Maar eerst nog even over Benuzzi’s demonstratierit. De bochtige, duizelingwekkende wegen die – niet altijd even secuur – kleven aan de heuvels boven Maranello en Benuzzi’s geboorteplaats, het nabijgelegen Vignola, zijn de bakermat van de ontwikkeling van Ferrari’s. Natuurlijk gebruiken ze windtunnels voor de aerodynamica en maken ze steeds meer gebruik van computermodellen, en rijden ze de auto’s op ovale banen. Ze beschikken over de circuits in Fiorano en Mugello. Ze kunnen een auto op de computer ontwerpen, dan al de tijden ervan op Fiorano voorspellen, ‘m modificeren en de rondetijden opnieuw berekenen – en dat dus allemaal voordat er ook maar een prototype is gebouwd. Maar een auto is pas een echte Ferrari, zegt Benuzzi, als ie kan omgaan met deze kronkelige bergweggetjes en daarmee de bestuurder tot het uiterste kan tergen.


Van Levizzano Rangone rijden we omhoog naar Madonna di Puianello. Op de baan is deze auto soepel en rijdt Benuzzi ’m vloeiend, en kan hij elke ronde weer een paar honderdsten van een seconde sneller rijden. Maar op de weg trekt hij voortdurend aan het stuur, en voert hij als het ware een dialoog met de auto. Hij gebruikt de flippers aan het stuur intensief, vaak een tandje terug om maximaal gebruik van het koppel te kunnen maken, waardoor de motor dikwijls meer dan 8.000 toeren maakt. Hij rijdt hard waar hij overzicht heeft; op andere momenten rijdt hij verstandig.
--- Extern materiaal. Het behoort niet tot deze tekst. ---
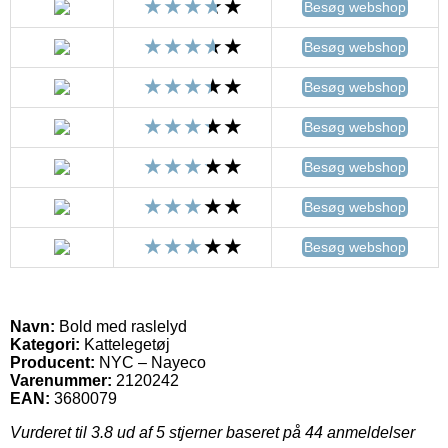
Besøg webshop
Besøg webshop
Besøg webshop
Besøg webshop
Besøg webshop
Besøg webshop
Besøg webshop
Navn:
Bold med raslelyd
Kategori:
Kattelegetøj
Producent:
NYC – Nayeco
Varenummer:
2120242
EAN:
3680079
Vurderet til
3.8
ud af 5 stjerner baseret på
44
anmeldelser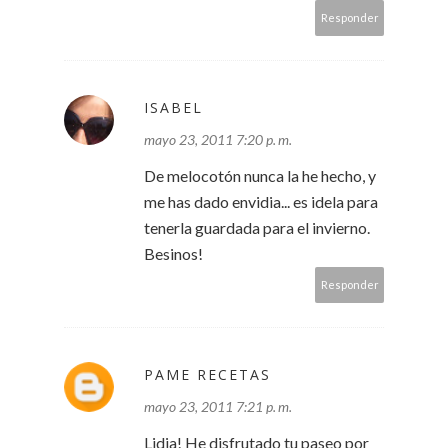
Responder
ISABEL
mayo 23, 2011 7:20 p. m.
De melocotón nunca la he hecho, y
me has dado envidia... es idela para
tenerla guardada para el invierno.
Besinos!
Responder
PAME RECETAS
mayo 23, 2011 7:21 p. m.
Lidia! He disfrutado tu paseo por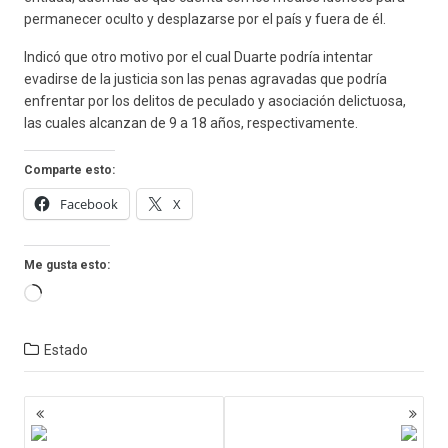
permanecer oculto y desplazarse por el país y fuera de él.
Indicó que otro motivo por el cual Duarte podría intentar
evadirse de la justicia son las penas agravadas que podría
enfrentar por los delitos de peculado y asociación delictuosa,
las cuales alcanzan de 9 a 18 años, respectivamente.
Comparte esto:
Facebook
X
Me gusta esto:
Cargando...
Estado
Navegación
de
entradas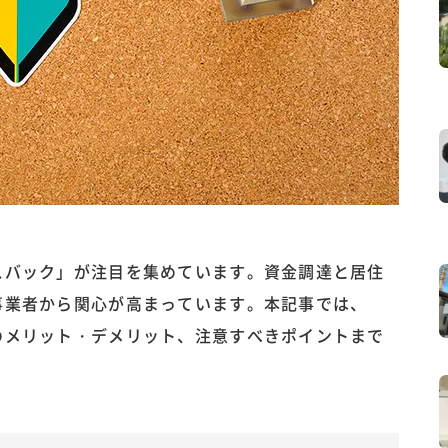
スバック」が注目を集めています。資金調達と居住
事業者から関心が高まっています。本記事では、
のメリット・デメリット、注意すべきポイントまで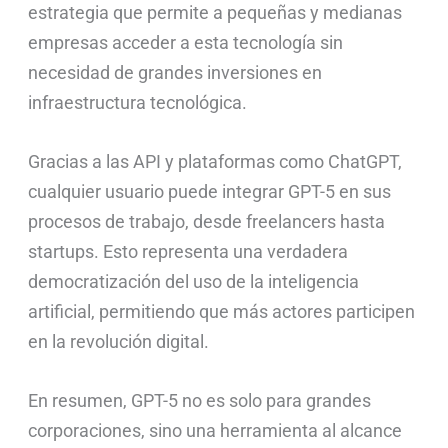
estrategia que permite a pequeñas y medianas
empresas acceder a esta tecnología sin
necesidad de grandes inversiones en
infraestructura tecnológica.
Gracias a las API y plataformas como ChatGPT,
cualquier usuario puede integrar GPT-5 en sus
procesos de trabajo, desde freelancers hasta
startups. Esto representa una verdadera
democratización del uso de la inteligencia
artificial, permitiendo que más actores participen
en la revolución digital.
En resumen, GPT-5 no es solo para grandes
corporaciones, sino una herramienta al alcance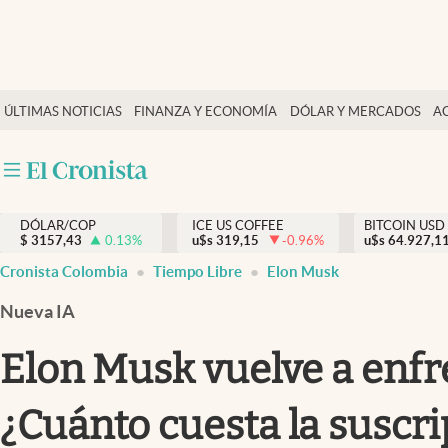
Finanzas y economía
ÚLTIMAS NOTICIAS
FINANZA Y ECONOMÍA
DÓLAR Y MERCADOS
A
Salud y nutrición
Vida espiritual
Actualidad
DÓLAR/COP
ICE US COFFEE
BITCOIN USD
Tiempo libre
$
3157,43
0.13
%
u$s
319,15
-0.96
%
u$s
64.927,1
Dólar y mercados
Cronista Colombia
Tiempo Libre
Elon Musk
Curiosidades
Nueva IA
Elon Musk vuelve a enfr
¿Cuánto cuesta la suscri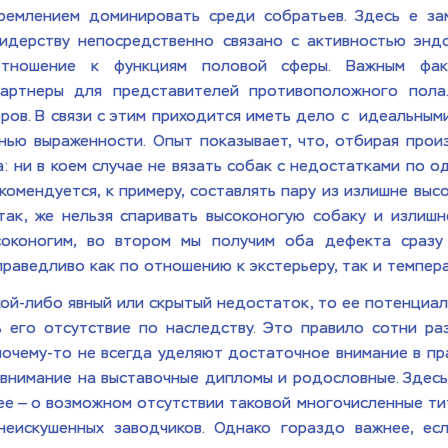
емлением доминировать среди собратьев. Здесь е заме
идерству непосредственно связано с активностью эндо
отношение к функциям половой сферы. Важным факт
артнеры для представителей противоположного пола.
ов. В связи с этим приходится иметь дело с  идеальным
нью выраженности. Опыт показывает, что, отбирая произ
ни в коем случае не вязать собак с недостатками по одн
омендуется, к примеру, составлять пару из излишне высо
так, же нельзя спаривать высоконогую собаку и излишн
оконогим, во втором мы получим оба дефекта сразу 
раведливо как по отношению к экстерьеру, так и темпера
акой-либо явный или скрытый недостаток, то ее потенциа
 его отсутствие по наследству. Это правило сотни раз
почему-то не всегда уделяют достаточное внимание в пра
нимание на выставочные дипломы и родословные. Здесь 
чнее — о возможном отсутствии таковой многочисленные т
еискушенных заводчиков. Однако гораздо важнее, ес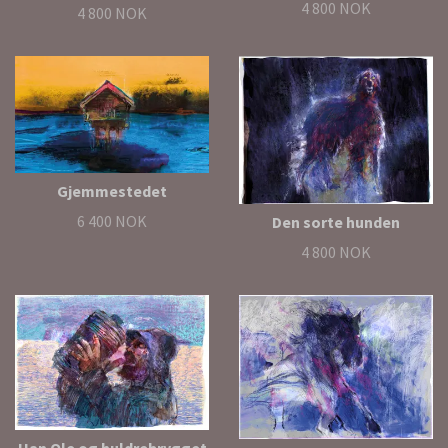
4 800 NOK
4 800 NOK
Gjemmestedet
6 400 NOK
Den sorte hunden
4 800 NOK
Han Ole og huldrebrygget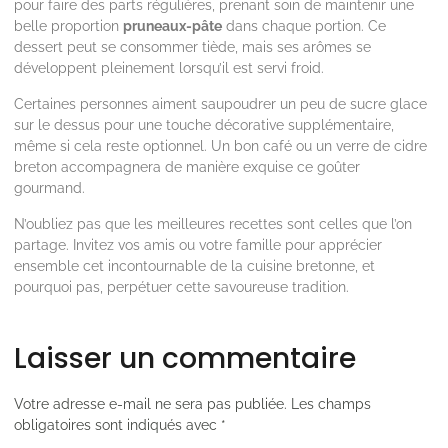
pour faire des parts régulières, prenant soin de maintenir une
belle proportion
pruneaux-pâte
dans chaque portion. Ce
dessert peut se consommer tiède, mais ses arômes se
développent pleinement lorsqu’il est servi froid.
Certaines personnes aiment saupoudrer un peu de sucre glace
sur le dessus pour une touche décorative supplémentaire,
même si cela reste optionnel. Un bon café ou un verre de cidre
breton accompagnera de manière exquise ce goûter
gourmand.
N’oubliez pas que les meilleures recettes sont celles que l’on
partage. Invitez vos amis ou votre famille pour apprécier
ensemble cet incontournable de la cuisine bretonne, et
pourquoi pas, perpétuer cette savoureuse tradition.
Laisser un commentaire
Votre adresse e-mail ne sera pas publiée.
Les champs
obligatoires sont indiqués avec
*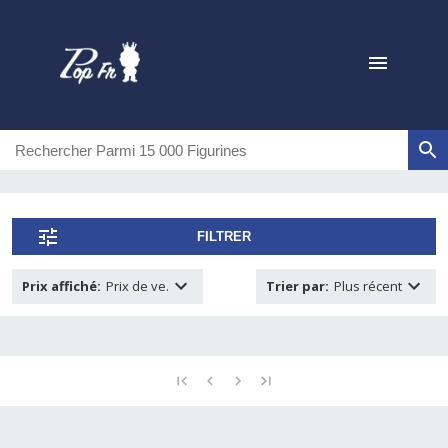
FILTRER
Prix affiché
:
Prix de ve.
Trier par
:
Plus récent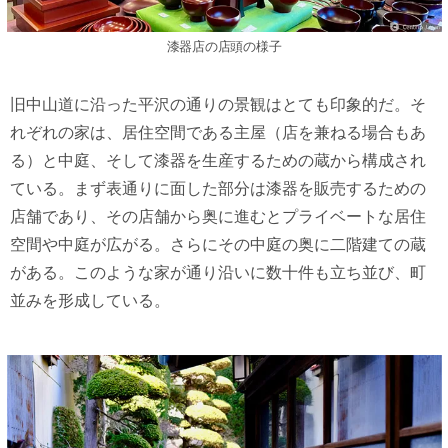
漆器店の店頭の様子
旧中山道に沿った平沢の通りの景観はとても印象的だ。そ
れぞれの家は、居住空間である主屋（店を兼ねる場合もあ
る）と中庭、そして漆器を生産するための蔵から構成され
ている。まず表通りに面した部分は漆器を販売するための
店舗であり、その店舗から奥に進むとプライベートな居住
空間や中庭が広がる。さらにその中庭の奥に二階建ての蔵
がある。このような家が通り沿いに数十件も立ち並び、町
並みを形成している。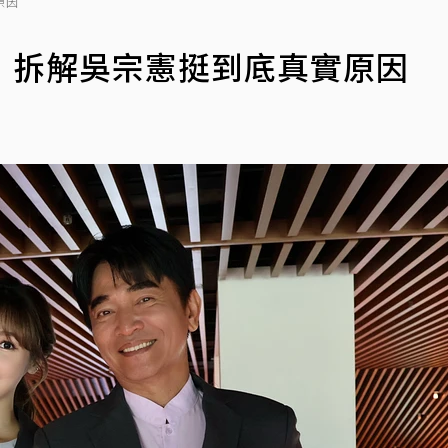
原因
！拆解吳宗憲挺到底真實原因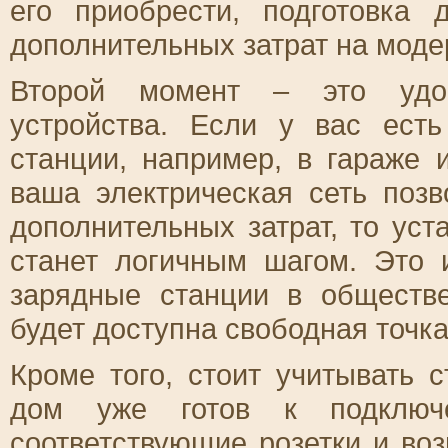
его приобрести, подготовка
дополнительных затрат на мод
Второй момент – это удоб
устройства. Если у вас ест
станции, например, в гараже 
ваша электрическая сеть позв
дополнительных затрат, то уст
станет логичным шагом. Это 
зарядные станции в обществ
будет доступна свободная точка
Кроме того, стоит учитывать 
дом уже готов к подключе
соответствующие розетки и воз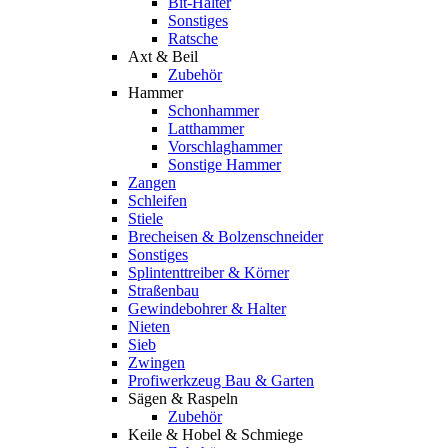
Bit-Halter
Sonstiges
Ratsche
Axt & Beil
Zubehör
Hammer
Schonhammer
Latthammer
Vorschlaghammer
Sonstige Hammer
Zangen
Schleifen
Stiele
Brecheisen & Bolzenschneider
Sonstiges
Splintenttreiber & Körner
Straßenbau
Gewindebohrer & Halter
Nieten
Sieb
Zwingen
Profiwerkzeug Bau & Garten
Sägen & Raspeln
Zubehör
Keile & Hobel & Schmiege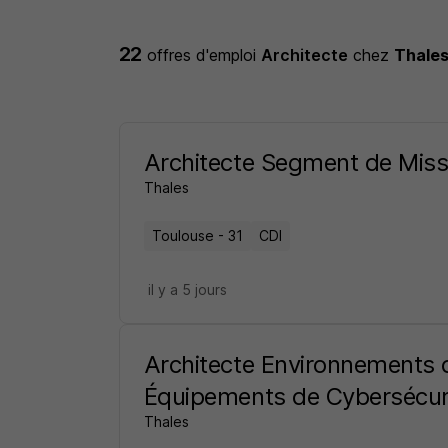
22
offres d'emploi
Architecte
chez
Thale
Architecte Segment de Missio
Thales
Toulouse - 31
CDI
il y a 5 jours
Architecte Environnements 
Équipements de Cybersécur
Thales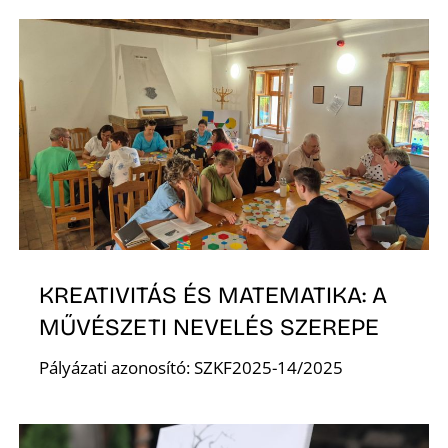
K
KREATIVITÁS ÉS MATEMATIKA: A
MŰVÉSZETI NEVELÉS SZEREPE
Pályázati azonosító: SZKF2025-14/2025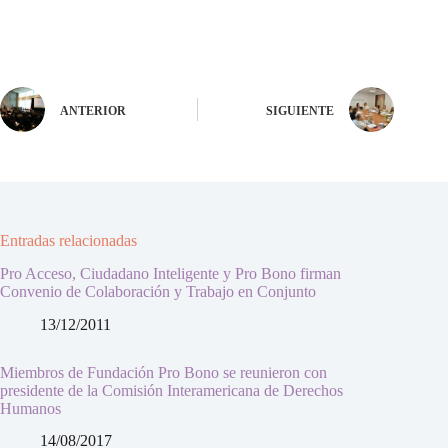
ANTERIOR
SIGUIENTE
Entradas relacionadas
Pro Acceso, Ciudadano Inteligente y Pro Bono firman
Convenio de Colaboración y Trabajo en Conjunto
13/12/2011
Miembros de Fundación Pro Bono se reunieron con
presidente de la Comisión Interamericana de Derechos
Humanos
14/08/2017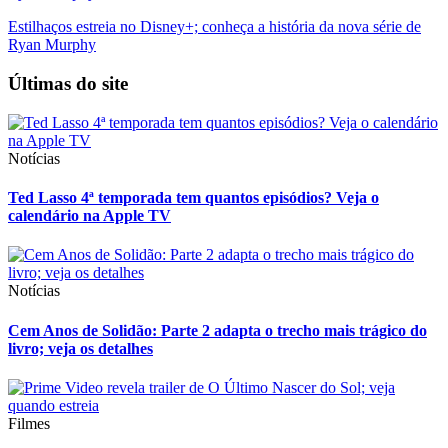
Estilhaços estreia no Disney+; conheça a história da nova série de
Ryan Murphy
Últimas do site
Notícias
Ted Lasso 4ª temporada tem quantos episódios? Veja o
calendário na Apple TV
Notícias
Cem Anos de Solidão: Parte 2 adapta o trecho mais trágico do
livro; veja os detalhes
Filmes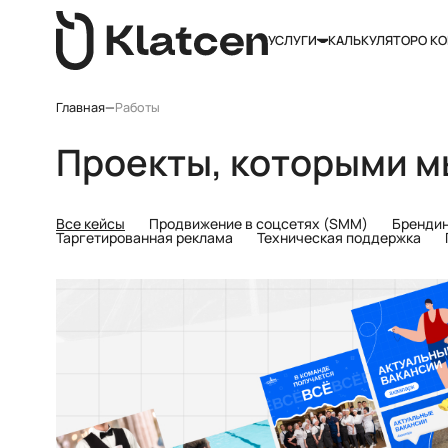
УСЛУГИ
КАЛЬКУЛЯТОР
О К
Главная
—
Работы
Проекты, которыми м
Все кейсы
Продвижение в соцсетях (SMM)
Бренди
Таргетированная реклама
Техническая поддержка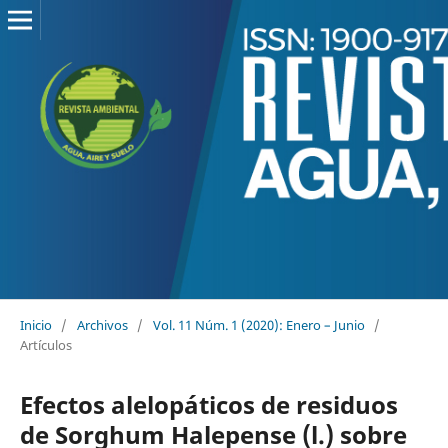
Inicio
/
Archivos
/
Vol. 11 Núm. 1 (2020): Enero – Junio
/
Artículos
Efectos alelopáticos de residuos
de Sorghum Halepense (l.) sobre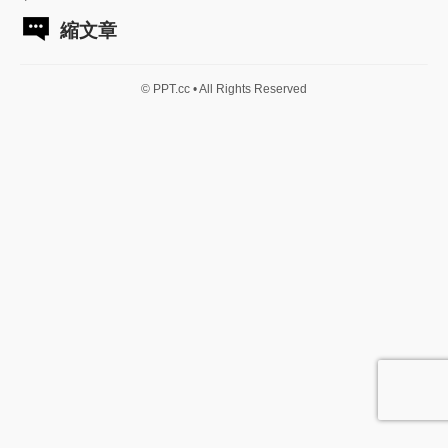
縮文章
© PPT.cc • All Rights Reserved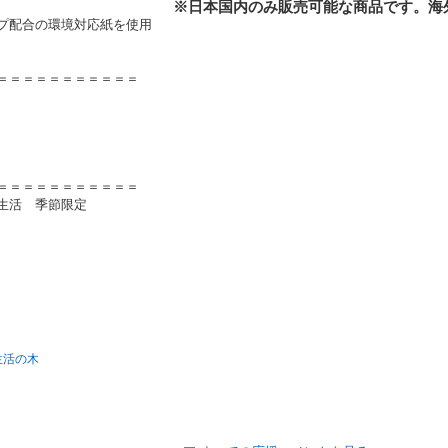
※日本国内のみ販売可能な商品です。海
プ配合の環境対応紙を使用
＝＝＝＝＝＝＝＝＝＝＝
＝＝＝＝＝＝＝＝＝＝＝
新生活
季節限定
 生活の木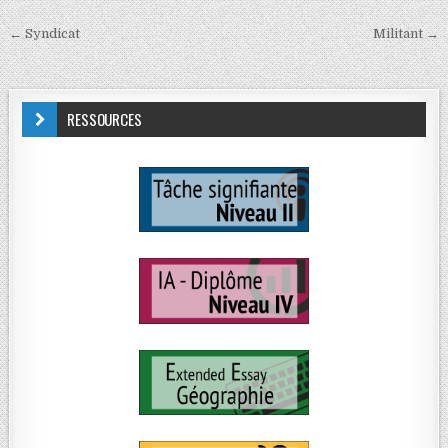
← Syndicat
Militant →
RESSOURCES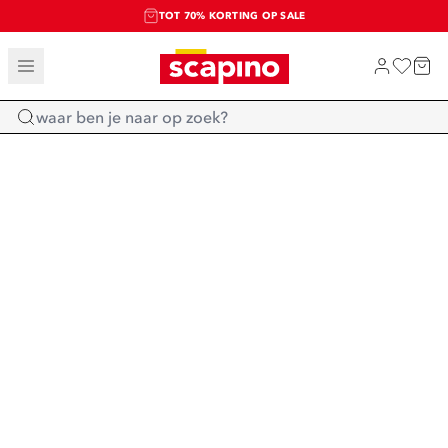
TOT 70% KORTING OP SALE
SALE: LAATSTE KANS!
SHOP NIEUW
Home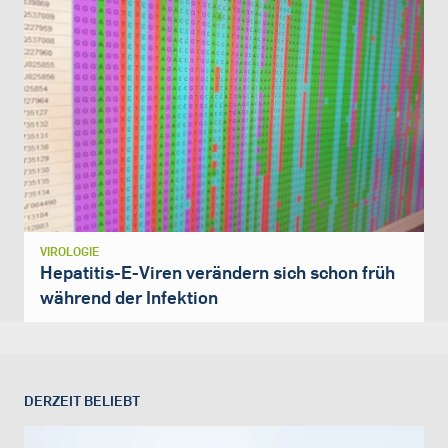
VIROLOGIE
Hepatitis-E-Viren verändern sich schon früh
während der Infektion
DERZEIT BELIEBT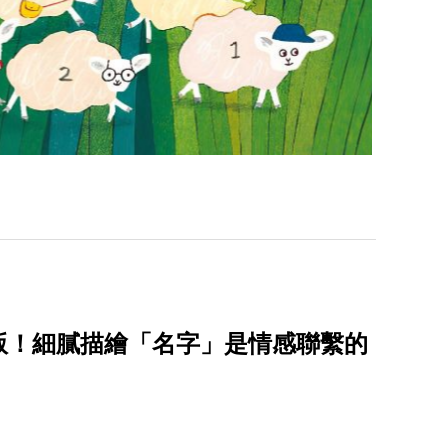
版！細膩描繪「名字」是情感聯繫的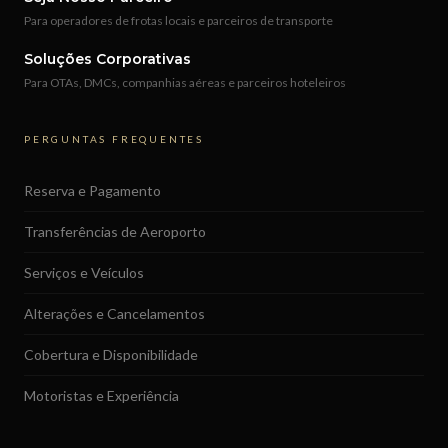
Para operadores de frotas locais e parceiros de transporte
Soluções Corporativas
Para OTAs, DMCs, companhias aéreas e parceiros hoteleiros
PERGUNTAS FREQUENTES
Reserva e Pagamento
Transferências de Aeroporto
Serviços e Veículos
Alterações e Cancelamentos
Cobertura e Disponibilidade
Motoristas e Experiência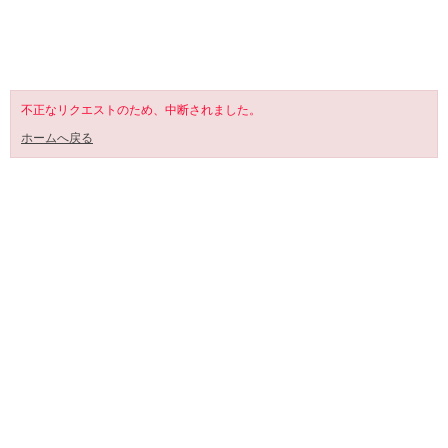
SHOPPING CART
不正なリクエストのため、中断されました。
ホームへ戻る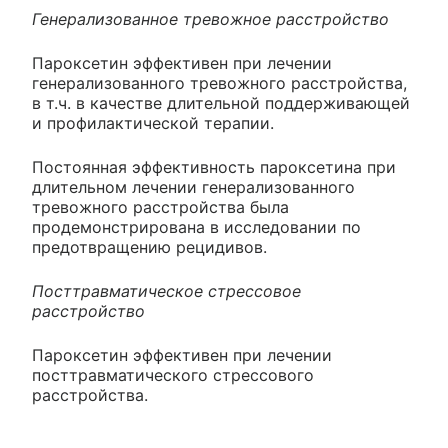
Генерализованное тревожное расстройство
Пароксетин эффективен при лечении
генерализованного тревожного расстройства,
в т.ч. в качестве длительной поддерживающей
и профилактической терапии.
Постоянная эффективность пароксетина при
длительном лечении генерализованного
тревожного расстройства была
продемонстрирована в исследовании по
предотвращению рецидивов.
Посттравматическое стрессовое
расстройство
Пароксетин эффективен при лечении
посттравматического стрессового
расстройства.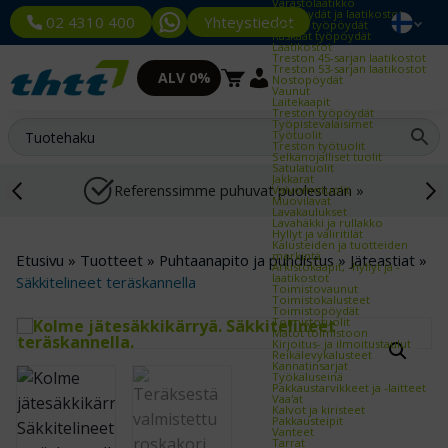
Varastolaatikko
Työpöydät ja laatikostot
Yhteystiedot
02 4310 400
Kevyet työpöydät
Raskaat työpöydät
Laatikostot
Treston 45-sarjan laatikostot
Treston 53-sarjan laatikostot
ALV 0%
Nostopöydät
Vaunut
Laitekaapit
Treston työpöydät
Työpistevalaisimet
Työtuolit
Treston työtuolit
Selkänojalliset tuolit
Satulatuolit
Jakkarat
Referenssimme puhuvat puolestaan »
Valvomotuolit
Muovilavat
Lavakaulukset
Lavahäkki ja rullakko
Hyllyt ja väliritilät
Kalusteiden ja tuotteiden
merkintä
Etusivu
»
Tuotteet
»
Puhtaanapito ja puhdistus
»
Jäteastiat
»
Arkistokaapit, -hyllyt ja -
laatikostot
Säkkitelineet teräskannella
Toimistovaunut
Toimistokalusteet
Toimistopöydät
Toimistotuolit
Matot toimistoon
Kirjoitus- ja ilmoitustaulut
Reikälevykalusteet
Kannatinsarjat
Työkaluseinä
Pakkaustarvikkeet ja -laitteet
Vaa'at
Kalvot ja kiristeet
Pakkausteipit
Vanteet
Tarrat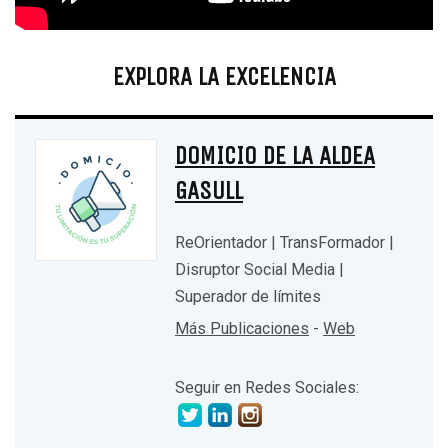
EXPLORA LA EXCELENCIA
DOMICIO DE LA ALDEA
GASULL
ReOrientador | TransFormador |
Disruptor Social Media |
Superador de límites
Más Publicaciones
-
Web
Seguir en Redes Sociales: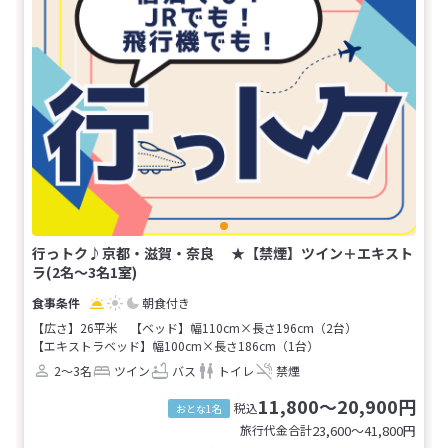
行っトク♪京都・滋賀・奈良 ★【禁煙】ツイン＋エキスト
ラ(2名～3名1室)
朝食付き
【広さ】26平米
【ベッド】幅110cm×長さ196cm（2台）
【エキストラベッド】幅100cm×長さ186cm（1台）
2～3名
ツイン
バス
トイレ
禁煙
11,800～20,900円
税込
おとな1名
旅行代金合計
23,600〜41,800
円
Dit zijn geen snelle wegen – we gaan zelden harder dan 120 km/u. Maar als de auto hier functioneert, zegt hij, dan functioneert ie overal. Het wordt meteen duidelijk dat de auto zijn vering en demping actief gebruikt om te voorkomen dat ie uitbreekt, en op die momenten, vaak boven een ravijn of een afgrond, kijkt Dario me aan alsof hij het amper kan geloven. ‘Fantastico… ongelooflijk.’

'De snelheid waarmee deze V12 naar de rode lijn op de toerenteller gaat, geeft je amper de tijd om te luisteren naar z’n geluid of te genieten van z’n karakter'

Ik staar naar zijn voetenwerk om zijn rijtechniek te bestuderen. Zelfs op dit verraderlijke parcours is ie de auto volledig de baas en verliest hij nooit de macht over de tractie. Dat doet Benuzzi’s rechtervoet zonder springerig te worden, zelfs niet als de achterwielen over hobbels, gaten, natte bladeren en gravel rijden. In essentie gaat hij voor de apex en plant ’m daar gewoonweg in, waarna hij de stabiliteitscontrole de epische strijd tussen de 740 pk en de weg laat uitvechten – een weg die geen enkele soort grip garandeert en snel en zonder te waarschuwen van het ene moment op het andere van karakter verandert. Als we uit een volgende geniepige, tweede-versnellingsbocht komen, haalt hij een hand van het stuur, kijkt me even aan, en wijst naar de horizon: ‘Perfetto.’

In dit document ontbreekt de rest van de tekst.